**GIVEN ENTRIES**
┏━━
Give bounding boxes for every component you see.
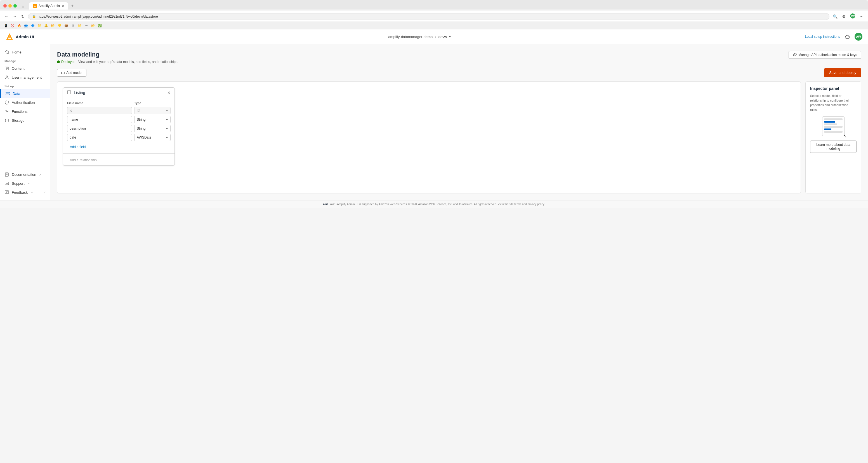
cloud-icon-button[interactable]	[843, 33, 851, 40]
app-logo: Admin UI	[6, 33, 34, 40]
key-icon	[793, 53, 797, 57]
model-close-button[interactable]: ✕	[167, 90, 170, 95]
canvas-inspector: ✕ Field name Type	[57, 82, 861, 194]
sidebar-item-support[interactable]: Support ↗	[0, 179, 50, 188]
data-icon	[5, 91, 10, 96]
sidebar-section-setup: Set up	[0, 82, 50, 89]
sidebar-label-data: Data	[12, 91, 20, 96]
address-bar[interactable]: 🔒 https://eu-west-2.admin.amplifyapp.com…	[28, 13, 829, 20]
bookmark-4[interactable]: 👥	[24, 23, 29, 28]
svg-point-12	[5, 119, 8, 120]
sidebar-item-functions[interactable]: Functions	[0, 107, 50, 116]
tab-title: Amplify Admin	[39, 4, 60, 8]
inspector-description: Select a model, field or relationship to…	[810, 93, 857, 112]
app-logo-text: Admin UI	[16, 34, 34, 39]
sidebar-toggle-icon[interactable]: ⊟	[19, 4, 27, 8]
learn-more-label: Learn more about data modeling	[816, 143, 850, 151]
manage-api-button[interactable]: Manage API authorization mode & keys	[788, 51, 861, 59]
add-relationship-label: + Add a relationship	[67, 158, 97, 162]
model-card-icon	[67, 90, 71, 95]
bookmark-9[interactable]: 💛	[57, 23, 62, 28]
traffic-light-green[interactable]	[13, 4, 17, 7]
sidebar-item-data[interactable]: Data	[0, 89, 50, 98]
model-name-input[interactable]	[74, 90, 165, 95]
listing-model-card: ✕ Field name Type	[63, 87, 175, 166]
field-row-date: String Int Float Boolean ID AWSDate	[67, 134, 170, 141]
deployed-badge: Deployed	[57, 60, 75, 64]
tab-close-button[interactable]: ✕	[62, 4, 64, 8]
bookmark-10[interactable]: 📦	[64, 23, 69, 28]
bookmark-3[interactable]: 🔥	[17, 23, 22, 28]
field-row-description: String Int Float Boolean ID AWSDate	[67, 125, 170, 132]
sidebar-item-user-management[interactable]: User management	[0, 73, 50, 82]
field-name-description[interactable]	[67, 125, 132, 132]
sidebar-collapse-icon[interactable]: ‹	[44, 190, 45, 194]
sidebar-item-home[interactable]: Home	[0, 48, 50, 57]
header-breadcrumb: amplify-datamanager-demo › devw ▾	[37, 35, 802, 39]
bookmark-5[interactable]: 🔷	[30, 23, 35, 28]
menu-button[interactable]: ⋯	[859, 14, 865, 19]
field-type-id: ID	[134, 107, 170, 114]
home-icon	[4, 50, 9, 54]
user-avatar[interactable]: AW	[855, 33, 862, 40]
traffic-light-yellow[interactable]	[8, 4, 12, 7]
bookmark-2[interactable]: 🚫	[10, 23, 15, 28]
reload-button[interactable]: ↻	[20, 14, 26, 19]
feedback-icon	[4, 190, 9, 195]
sidebar-item-authentication[interactable]: Authentication	[0, 98, 50, 107]
bookmark-12[interactable]: 📁	[77, 23, 82, 28]
support-icon	[4, 181, 9, 185]
deployed-status: Deployed View and edit your app's data m…	[57, 60, 178, 64]
bookmark-8[interactable]: 📂	[50, 23, 55, 28]
inspector-line-6	[824, 131, 842, 133]
inspector-line-3	[824, 123, 837, 125]
functions-icon	[4, 109, 9, 114]
bookmark-14[interactable]: 📂	[91, 23, 96, 28]
extensions-button[interactable]: ⚙	[841, 14, 847, 19]
env-dropdown-button[interactable]: ▾	[449, 35, 451, 39]
sidebar-item-documentation[interactable]: Documentation ↗	[0, 170, 50, 179]
app-body: Home Manage Content User management Set …	[0, 44, 868, 200]
svg-rect-17	[5, 191, 9, 194]
forward-button[interactable]: →	[12, 14, 18, 19]
field-type-name[interactable]: String Int Float Boolean ID AWSDate	[134, 116, 170, 123]
bookmark-6[interactable]: 📁	[37, 23, 42, 28]
bookmark-7[interactable]: 🔔	[43, 23, 49, 28]
bookmarks-bar: 📱 🚫 🔥 👥 🔷 📁 🔔 📂 💛 📦 ⚙ 📁 ⋯ 📂 ✅	[0, 22, 868, 29]
profile-button[interactable]: AW	[849, 13, 856, 20]
content-icon	[4, 66, 9, 70]
sidebar-item-content[interactable]: Content	[0, 64, 50, 73]
support-external-icon: ↗	[27, 182, 30, 185]
new-tab-button[interactable]: +	[69, 2, 76, 9]
sidebar-label-support: Support	[12, 181, 25, 185]
sidebar-item-storage[interactable]: Storage	[0, 116, 50, 125]
back-button[interactable]: ←	[3, 14, 9, 19]
sidebar-label-content: Content	[12, 66, 25, 70]
field-name-name[interactable]	[67, 116, 132, 123]
add-field-button[interactable]: + Add a field	[67, 144, 86, 150]
aws-footer-logo: aws	[323, 203, 328, 206]
bookmark-1[interactable]: 📱	[3, 23, 8, 28]
manage-api-label: Manage API authorization mode & keys	[798, 53, 857, 57]
add-model-label: Add model	[66, 71, 82, 75]
local-setup-link[interactable]: Local setup instructions	[805, 35, 840, 39]
traffic-light-red[interactable]	[3, 4, 7, 7]
field-type-description[interactable]: String Int Float Boolean ID AWSDate	[134, 125, 170, 132]
field-type-date[interactable]: String Int Float Boolean ID AWSDate	[134, 134, 170, 141]
user-initials: AW	[856, 35, 861, 38]
svg-rect-23	[67, 91, 71, 94]
sidebar-item-feedback[interactable]: Feedback ↗ ‹	[0, 188, 50, 197]
app-header: Admin UI amplify-datamanager-demo › devw…	[0, 29, 868, 44]
add-relationship-button[interactable]: + Add a relationship	[67, 157, 97, 163]
add-model-button[interactable]: Add model	[57, 69, 86, 77]
page-header: Data modeling Deployed View and edit you…	[57, 51, 861, 64]
bookmark-11[interactable]: ⚙	[70, 23, 75, 28]
bookmark-15[interactable]: ✅	[97, 23, 102, 28]
field-name-date[interactable]	[67, 134, 132, 141]
save-deploy-button[interactable]: Save and deploy	[824, 68, 861, 77]
bookmark-13[interactable]: ⋯	[84, 23, 89, 28]
active-tab[interactable]: A Amplify Admin ✕	[29, 2, 68, 9]
search-button[interactable]: 🔍	[832, 14, 839, 19]
model-fields: Field name Type ID	[63, 98, 175, 153]
learn-more-button[interactable]: Learn more about data modeling	[810, 141, 857, 153]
┗━━
**WHAT THIS TASK INVOLVES**
Once you have counted the lines of the material that include "description", give only that number.

**RESULT**
4